++++ RECORDS FOR PROCESSING
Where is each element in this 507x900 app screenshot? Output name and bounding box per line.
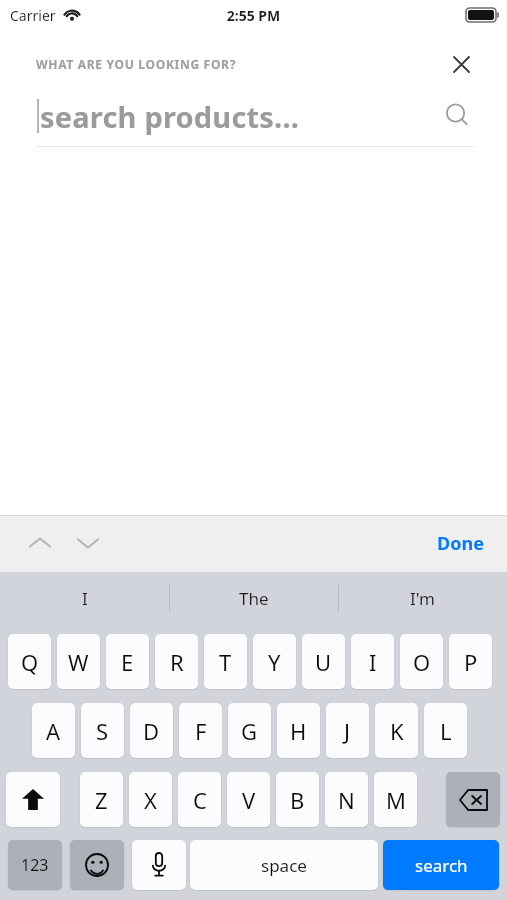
button[interactable]: I bbox=[0, 572, 169, 625]
staticText: E bbox=[121, 647, 134, 677]
button[interactable]: Next field bbox=[68, 523, 108, 563]
staticText: V bbox=[242, 785, 256, 815]
button[interactable]: F bbox=[179, 703, 222, 758]
button[interactable]: Close bbox=[443, 46, 479, 82]
staticText: T bbox=[219, 647, 232, 677]
button[interactable]: Search bbox=[438, 96, 476, 134]
button[interactable]: Backspace bbox=[446, 772, 500, 827]
button[interactable]: Emoji bbox=[70, 840, 124, 890]
button[interactable]: search bbox=[383, 840, 499, 890]
button[interactable]: S bbox=[81, 703, 124, 758]
button[interactable]: X bbox=[129, 772, 172, 827]
staticText: Carrier bbox=[10, 6, 56, 25]
button[interactable]: O bbox=[400, 634, 443, 689]
staticText: I'm bbox=[410, 587, 435, 610]
staticText: search products... bbox=[40, 97, 300, 136]
button[interactable]: T bbox=[204, 634, 247, 689]
staticText: O bbox=[413, 647, 431, 677]
staticText: W bbox=[68, 647, 89, 677]
staticText: Q bbox=[21, 647, 39, 677]
button[interactable]: I'm bbox=[338, 572, 507, 625]
staticText: N bbox=[338, 785, 355, 815]
button[interactable]: Previous field bbox=[20, 523, 60, 563]
button[interactable]: J bbox=[326, 703, 369, 758]
button[interactable]: A bbox=[32, 703, 75, 758]
staticText: R bbox=[170, 647, 184, 677]
button[interactable]: The bbox=[169, 572, 338, 625]
staticText: Done bbox=[437, 531, 484, 556]
button[interactable]: H bbox=[277, 703, 320, 758]
button[interactable]: space bbox=[190, 840, 378, 890]
staticText: D bbox=[143, 716, 160, 746]
staticText: I bbox=[369, 647, 377, 677]
staticText: A bbox=[46, 716, 61, 746]
staticText: X bbox=[144, 785, 157, 815]
button[interactable]: R bbox=[155, 634, 198, 689]
staticText: I bbox=[82, 587, 88, 610]
staticText: 2:55 PM bbox=[0, 6, 507, 25]
button[interactable]: Done bbox=[424, 523, 496, 563]
staticText: B bbox=[290, 785, 305, 815]
button[interactable]: U bbox=[302, 634, 345, 689]
staticText: H bbox=[290, 716, 307, 746]
staticText: Y bbox=[268, 647, 281, 677]
staticText: U bbox=[315, 647, 332, 677]
button[interactable]: V bbox=[227, 772, 270, 827]
button[interactable]: Dictation bbox=[132, 840, 186, 890]
button[interactable]: Y bbox=[253, 634, 296, 689]
staticText: G bbox=[241, 716, 258, 746]
button[interactable]: D bbox=[130, 703, 173, 758]
button[interactable]: N bbox=[325, 772, 368, 827]
button[interactable]: Q bbox=[8, 634, 51, 689]
button[interactable]: E bbox=[106, 634, 149, 689]
button[interactable]: Shift bbox=[6, 772, 60, 827]
staticText: 123 bbox=[21, 854, 49, 876]
button[interactable]: W bbox=[57, 634, 100, 689]
staticText: J bbox=[344, 716, 351, 746]
staticText: search bbox=[415, 854, 468, 877]
staticText: K bbox=[390, 716, 404, 746]
staticText: C bbox=[193, 785, 207, 815]
button[interactable]: P bbox=[449, 634, 492, 689]
button[interactable]: B bbox=[276, 772, 319, 827]
staticText: Z bbox=[95, 785, 108, 815]
staticText: P bbox=[464, 647, 478, 677]
staticText: WHAT ARE YOU LOOKING FOR? bbox=[36, 56, 237, 72]
button[interactable]: Z bbox=[80, 772, 123, 827]
staticText: space bbox=[261, 854, 307, 877]
button[interactable]: C bbox=[178, 772, 221, 827]
button[interactable]: L bbox=[424, 703, 467, 758]
staticText: L bbox=[440, 716, 452, 746]
button[interactable]: 123 bbox=[8, 840, 62, 890]
staticText: S bbox=[96, 716, 109, 746]
staticText: M bbox=[386, 785, 406, 815]
staticText: The bbox=[239, 587, 269, 610]
staticText: F bbox=[195, 716, 207, 746]
button[interactable]: G bbox=[228, 703, 271, 758]
button[interactable]: K bbox=[375, 703, 418, 758]
button[interactable]: M bbox=[374, 772, 417, 827]
button[interactable]: I bbox=[351, 634, 394, 689]
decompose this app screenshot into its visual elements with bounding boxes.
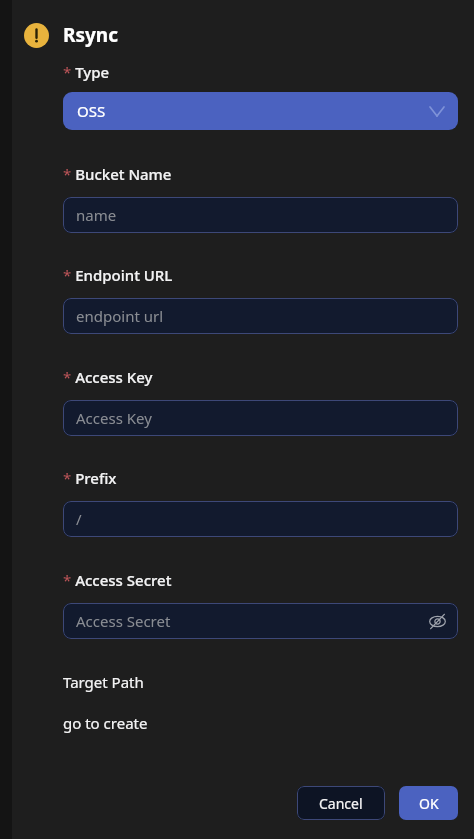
staticText: / [76,509,82,529]
staticText: endpoint url [76,306,164,326]
staticText: OK [419,794,439,813]
staticText: * Prefix [63,468,117,488]
staticText: Access Secret [76,611,171,631]
staticText: Rsync [63,22,119,48]
button[interactable]: Access Key [63,400,458,436]
button[interactable]: Cancel [297,786,385,820]
button[interactable]: / [63,501,458,537]
staticText: * Access Secret [63,570,172,590]
button[interactable]: OSS [63,92,458,130]
button[interactable]: Show password [425,609,449,633]
button[interactable]: Access Secret [63,603,458,639]
staticText: * Access Key [63,367,153,387]
staticText: go to create [63,713,148,733]
button[interactable]: endpoint url [63,298,458,334]
staticText: * Type [63,62,110,82]
staticText: name [76,205,117,225]
staticText: * Bucket Name [63,164,172,184]
staticText: Target Path [63,672,144,692]
staticText: OSS [77,101,106,121]
staticText: Access Key [76,408,152,428]
button[interactable]: name [63,197,458,233]
staticText: Cancel [319,794,363,813]
staticText: * Endpoint URL [63,265,173,285]
button[interactable]: OK [399,786,458,820]
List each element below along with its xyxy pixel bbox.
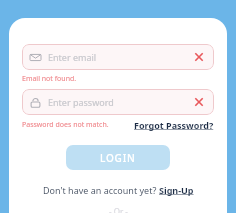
- button[interactable]: Clear: [192, 50, 206, 64]
- staticText: Don't have an account yet?: [43, 184, 159, 196]
- staticText: Password does not match.: [22, 120, 109, 130]
- button[interactable]: Email: [22, 44, 214, 70]
- staticText: Forgot Password?: [134, 119, 214, 131]
- staticText: Enter password: [48, 96, 114, 108]
- staticText: - Or -: [109, 206, 128, 213]
- button[interactable]: LOGIN: [66, 145, 170, 170]
- other: Email: [30, 52, 41, 63]
- button[interactable]: Sign-Up: [159, 184, 194, 196]
- button[interactable]: Clear: [192, 95, 206, 109]
- staticText: Email not found.: [22, 74, 77, 84]
- button[interactable]: Password: [22, 89, 214, 115]
- staticText: Enter email: [48, 51, 97, 63]
- staticText: LOGIN: [100, 151, 136, 165]
- staticText: Sign-Up: [159, 184, 194, 196]
- other: Password: [30, 97, 41, 108]
- button[interactable]: Forgot Password?: [134, 119, 214, 131]
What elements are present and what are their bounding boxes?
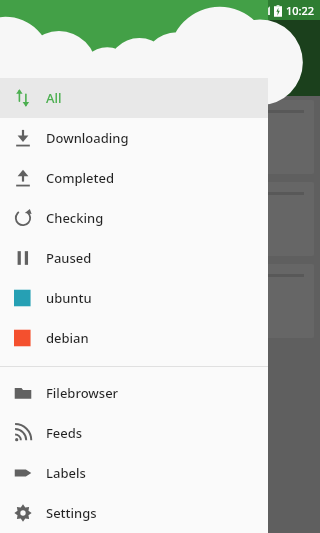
staticText: Free space: 3.4 GB [16, 73, 111, 88]
button[interactable]: Labels [0, 453, 268, 493]
button[interactable]: Peers: 6/13 [6, 100, 314, 174]
staticText: Peers: 60/250 [16, 201, 87, 216]
button[interactable]: Completed [0, 158, 268, 198]
staticText: debian [46, 329, 89, 347]
staticText: Paused [46, 249, 92, 267]
staticText: Checking [46, 209, 104, 227]
staticText: Downloading [46, 129, 129, 147]
button[interactable]: Feeds [0, 413, 268, 453]
button[interactable]: All [0, 78, 268, 118]
button[interactable]: More options [274, 28, 314, 68]
button[interactable]: Downloading [0, 118, 268, 158]
button[interactable]: Paused [0, 238, 268, 278]
staticText: Labels [46, 464, 86, 482]
staticText: Feeds [46, 424, 83, 442]
staticText: Peers: 29/250 [16, 283, 87, 298]
staticText: ubuntu [46, 289, 92, 307]
staticText: Completed [46, 169, 115, 187]
staticText: 10:22 [286, 3, 315, 18]
button[interactable]: Settings [0, 493, 268, 533]
button[interactable]: ubuntu [0, 278, 268, 318]
button[interactable]: debian [0, 318, 268, 358]
button[interactable]: Peers: 60/250 [6, 182, 314, 256]
staticText: Down: 0 B/s [16, 298, 78, 313]
button[interactable]: Checking [0, 198, 268, 238]
staticText: Peers: 6/13 [16, 119, 74, 134]
staticText: Filebrowser [46, 384, 119, 402]
button[interactable]: Filebrowser [0, 373, 268, 413]
button[interactable]: Peers: 29/250 [6, 264, 314, 338]
staticText: All [46, 89, 62, 107]
staticText: Down: 7 B/s [16, 134, 78, 149]
staticText: Down: 23.7 kB/s [16, 216, 99, 231]
staticText: Settings [46, 504, 97, 522]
++++++++
> **WHAT YOU WILL DO**
From the data, collect all lines where the string "Access" appears.

> **WRITTEN SOLUTION**
staticText: Access Secret [76,611,171,631]
button[interactable]: Access Key [63,400,458,436]
staticText: * Access Secret [63,570,172,590]
button[interactable]: Access Secret [63,603,458,639]
staticText: * Access Key [63,367,153,387]
staticText: Access Key [76,408,152,428]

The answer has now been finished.